• [Task directions] Please copy each line of the data that includes the string "haar".

• [Information provided]
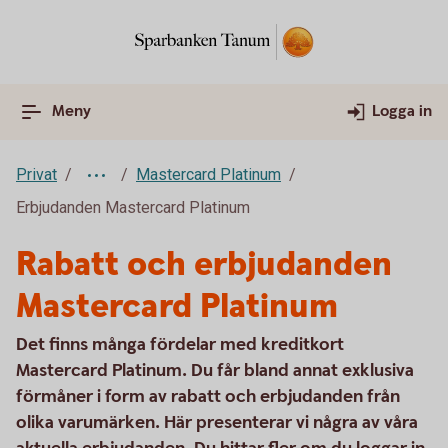
Meny
Logga in
Privat
Mastercard Platinum
Erbjudanden Mastercard Platinum
Rabatt och erbjudanden
Mastercard Platinum
Det finns många fördelar med kreditkort
Mastercard Platinum. Du får bland annat exklusiva
förmåner i form av rabatt och erbjudanden från
olika varumärken. Här presenterar vi några av våra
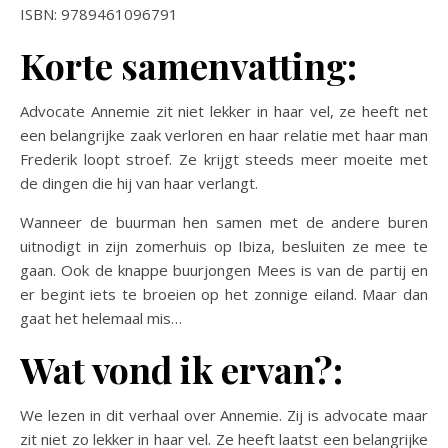
ISBN: 9789461096791
Korte samenvatting:
Advocate Annemie zit niet lekker in haar vel, ze heeft net
een belangrijke zaak verloren en haar relatie met haar man
Frederik loopt stroef. Ze krijgt steeds meer moeite met
de dingen die hij van haar verlangt.
Wanneer de buurman hen samen met de andere buren
uitnodigt in zijn zomerhuis op Ibiza, besluiten ze mee te
gaan. Ook de knappe buurjongen Mees is van de partij en
er begint iets te broeien op het zonnige eiland. Maar dan
gaat het helemaal mis…
Wat vond ik ervan?:
We lezen in dit verhaal over Annemie. Zij is advocate maar
zit niet zo lekker in haar vel. Ze heeft laatst een belangrijke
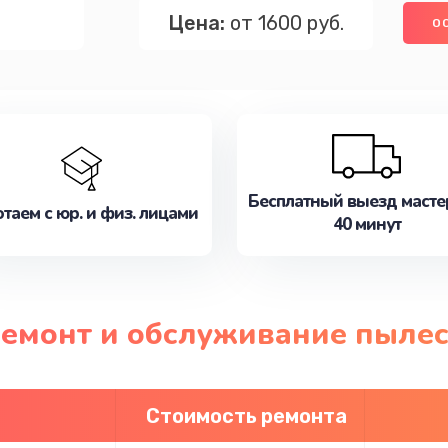
Цена:
от 1600 руб.
О
Бесплатный выезд масте
таем с юр. и физ. лицами
40 минут
ремонт и обслуживание пылес
Стоимость ремонта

• [Task solution]
Advocate Annemie zit niet lekker in haar vel, ze heeft net
een belangrijke zaak verloren en haar relatie met haar man
de dingen die hij van haar verlangt.
zit niet zo lekker in haar vel. Ze heeft laatst een belangrijke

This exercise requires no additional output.